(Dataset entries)
# # # #
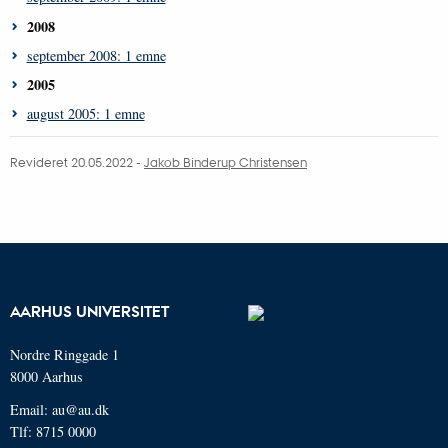
2008
september 2008: 1 emne
2005
august 2005: 1 emne
Revideret 20.05.2022 -
Jakob Binderup Christensen
AARHUS UNIVERSITET
Nordre Ringgade 1
8000 Aarhus
Email: au@au.dk
Tlf: 8715 0000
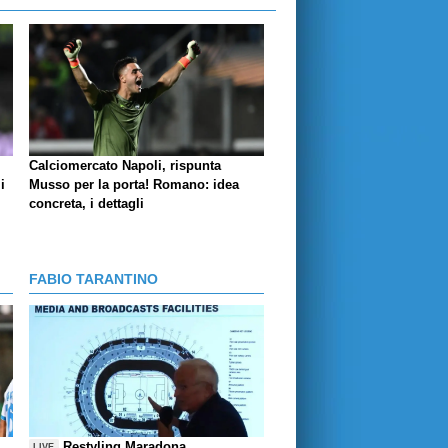
Calciomercato Napoli, rispunta
i
Musso per la porta! Romano: idea
concreta, i dettagli
FABIO TARANTINO
Restyling Maradona,
LIVE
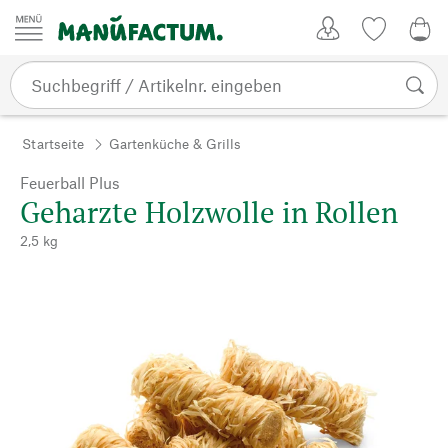
Zum Inhalt springen
Kundenkonto
Merkliste
0,0
Startseite
Gartenküche & Grills
Feuerball Plus
Geharzte Holzwolle in Rollen
2,5 kg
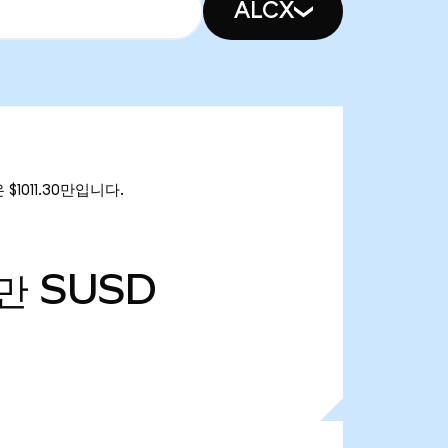
ALCX
 $1011.30만입니다.
1만
SUSD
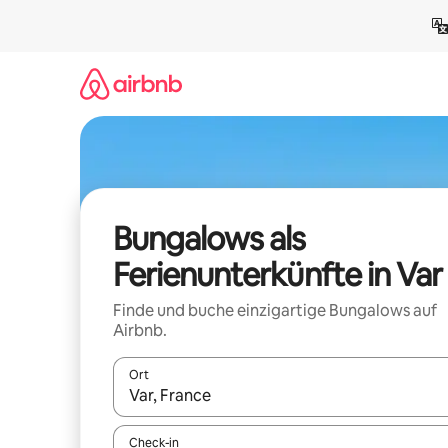
Zu
Inhalten
springen
Bungalows als
Ferienunterkünfte in Var
Finde und buche einzigartige Bungalows auf
Airbnb.
Ort
Wenn Ergebnisse verfügbar sind, navigiere mit d
Check-in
# # # #
Prompt: Only the lines from the one holding "Zum Inhalt springen" through the end of the records belong in the answer, copied exactly and without pictures.

Result of the task:
Zum Inhalt springen
Kundenkonto
Merkliste
0,0
Startseite
Gartenküche & Grills
Feuerball Plus
Geharzte Holzwolle in Rollen
2,5 kg
ALCX
 $1011.30만입니다.
1만
SUSD
Zu
Inhalten
springen
Bungalows als
Ferienunterkünfte in Var
Finde und buche einzigartige Bungalows auf
Airbnb.
Ort
Wenn Ergebnisse verfügbar sind, navigiere mit d
Check-in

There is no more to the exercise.